I was recently hoping for a case and did not see the symptoms.

Unfortunately for me, it was too late and my test score had reached my desk and was glaring at me with a plethora of multi-lettered questions with an “X” marked on them.

That test score really confused me.

The main reason was because what I thought I deserved and what was actually on the processed wood did not match up.

So, after class I maneuvered my way to my professor’s desk and began to speak with him about partial credit. It was more than obvious that I understood how to do the problem, I just took it too far and over thought the process.

That work was laid down like an iron fist on the page.

The conversation began as an understanding and then his comments began to take this conversation in a different way.

He talked to me about how it is a multiple-choice test and I did not mark the right answer.

He then told how he would have to give others that credit as well.

I explained in a civil manner how it was an observation that a beagle could understand that I knew how to do this problem and my work showed that.

All the while, I knew what I wanted to say, “Give me those two points!”

I earned those two points by bleeding onto the page an equation that will be meaningless to me in the next two months.

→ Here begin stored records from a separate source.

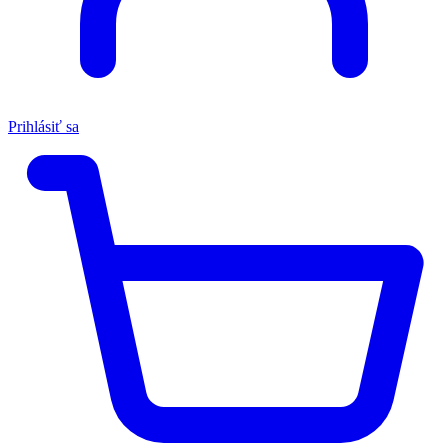
Prihlásiť sa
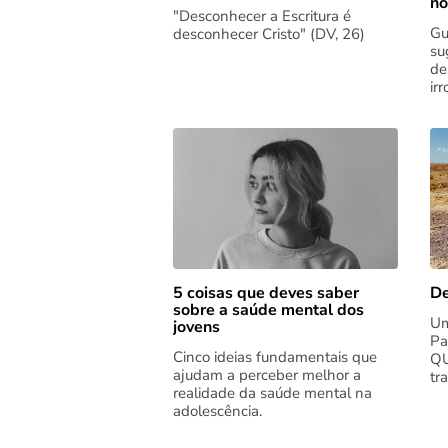
no
"Desconhecer a Escritura é
Gu
desconhecer Cristo" (DV, 26)
su
de
ir
5 coisas que deves saber
De
sobre a saúde mental dos
Um
jovens
Pa
Cinco ideias fundamentais que
QU
ajudam a perceber melhor a
tr
realidade da saúde mental na
adolescência.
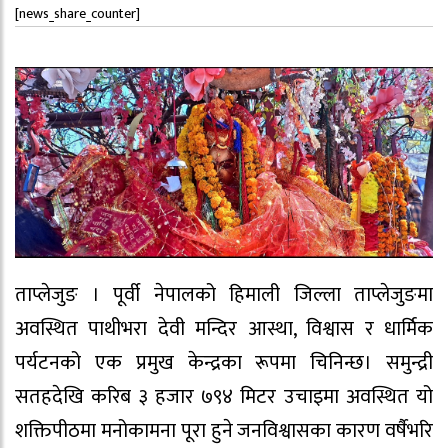
[news_share_counter]
ताप्लेजुङ । पूर्वी नेपालको हिमाली जिल्ला ताप्लेजुङमा
अवस्थित पाथीभरा देवी मन्दिर आस्था, विश्वास र धार्मिक
पर्यटनको एक प्रमुख केन्द्रका रूपमा चिनिन्छ। समुन्द्री
सतहदेखि करिब ३ हजार ७९४ मिटर उचाइमा अवस्थित यो
शक्तिपीठमा मनोकामना पूरा हुने जनविश्वासका कारण वर्षैभरि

By the end of the conversation we had both come to an understanding – there was no need to understand the work, as long as you can bubble in the right letter.

It was not about application in this casual debate of quantitative, and at times qualitative, gentlemen; simply giving him the correct letter would suffice.

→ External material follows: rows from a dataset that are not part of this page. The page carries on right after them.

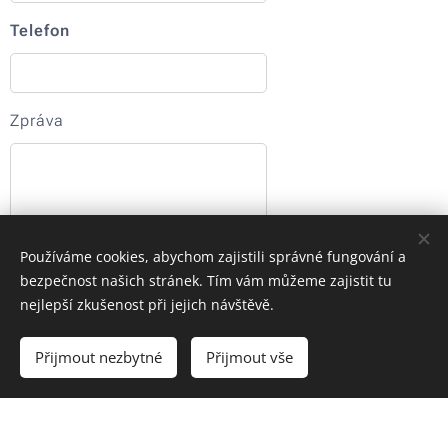
Telefon
Zpráva
Používáme cookies, abychom zajistili správné fungování a
bezpečnost našich stránek. Tím vám můžeme zajistit tu
nejlepší zkušenost při jejich návštěvě.
Odeslat
Přijmout nezbytné
Přijmout vše
Tel.:
+420 731 365 265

I find myself ranting because of the simple fact that memorization and application do not seem to go hand in hand.

I was under the impression that I would be setting myself up for something bigger at this phase in my life.

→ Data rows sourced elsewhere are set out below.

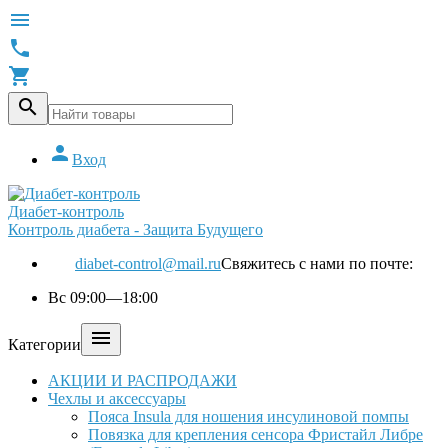





Вход
Диабет-контроль
Контроль диабета - Защита Будущего
diabet-control@mail.ru
Свяжитесь с нами по почте:
Вс 09:00—18:00

Категории
АКЦИИ И РАСПРОДАЖИ
Чехлы и аксессуары
Пояса Insula для ношения инсулиновой помпы
Повязка для крепления сенсора Фристайл Либре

Rather, it is a series of educational guesses and ideals of other men that pass over my head in a four-year process. I wonder if Einstein memorized formulas and simply punched himself in the gut when he wanted a stroke of genius.

Some people might see this as a generalization on the aspect of the institution, I just feel like it is one person’s opinion about how flawed the system is in that circumstance and many others.

Beating a dead horse is another way of looking at it.

At some point, we will be hoisted out into the world with our opinions on a variety of subjects, and an introduction course probably will not be something we fall back on. So, for this juncture of time, I suppose I will continue the unhealthy patterns of eating greasy foods until it catches up with me, watch ESPN instead of CNN and memorize mere hours before the test.

After all, partial credit is for people who know what they are doing and not all college students fall into that category.